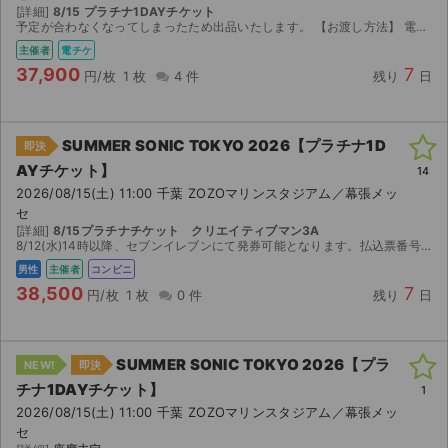
[詳細]
8/15 プラチナ1DAYチケット
予定が合わなくなってしまったため出品いたします。 【お渡し方法】 電子チケット（イープラス）にて分配いたします。 分配可能になり次第、取引連絡にてURLをお送りします。 【注意事項】 公演が...
主催者
電チケ
37,900
7
円/枚
1 枚
4 件
残り
日
SUMMER SONIC TOKYO 2026【プラチナ1D
即決
AYチケット】
14
2026/08/15(土) 11:00 千葉 ZOZOマリンスタジアム／幕張メッ
セ
[詳細]
8/15プラチナチケット クリエイティブマン3A
8/12(水)14時以降、セブンイレブンにて発券可能となります。払込票番号をお知らせしますので、ご自身で発券いただきます。発券手数料165円は、恐れ入りますがご購入者様にてご負担ください。 ※...
男性
主催者
コンビニ
38,500
7
円/枚
1 枚
0 件
残り
日
SUMMER SONIC TOKYO 2026【プラ
NEW!
即決
チナ1DAYチケット】
1
2026/08/15(土) 11:00 千葉 ZOZOマリンスタジアム／幕張メッ
セ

------------------------------------------------

- WHAT TO WORK ON
A verbatim copy of the data, pictures removed, is the expected result.

- RESULT FOR THIS TASK
[詳細]
8/15 プラチナ1DAYチケット
予定が合わなくなってしまったため出品いたします。 【お渡し方法】 電子チケット（イープラス）にて分配いたします。 分配可能になり次第、取引連絡にてURLをお送りします。 【注意事項】 公演が...
主催者
電チケ
37,900
7
円/枚
1 枚
4 件
残り
日
SUMMER SONIC TOKYO 2026【プラチナ1D
即決
AYチケット】
14
2026/08/15(土) 11:00 千葉 ZOZOマリンスタジアム／幕張メッ
セ
[詳細]
8/15プラチナチケット クリエイティブマン3A
8/12(水)14時以降、セブンイレブンにて発券可能となります。払込票番号をお知らせしますので、ご自身で発券いただきます。発券手数料165円は、恐れ入りますがご購入者様にてご負担ください。 ※...
男性
主催者
コンビニ
38,500
7
円/枚
1 枚
0 件
残り
日
SUMMER SONIC TOKYO 2026【プラ
NEW!
即決
チナ1DAYチケット】
1
2026/08/15(土) 11:00 千葉 ZOZOマリンスタジアム／幕張メッ
セ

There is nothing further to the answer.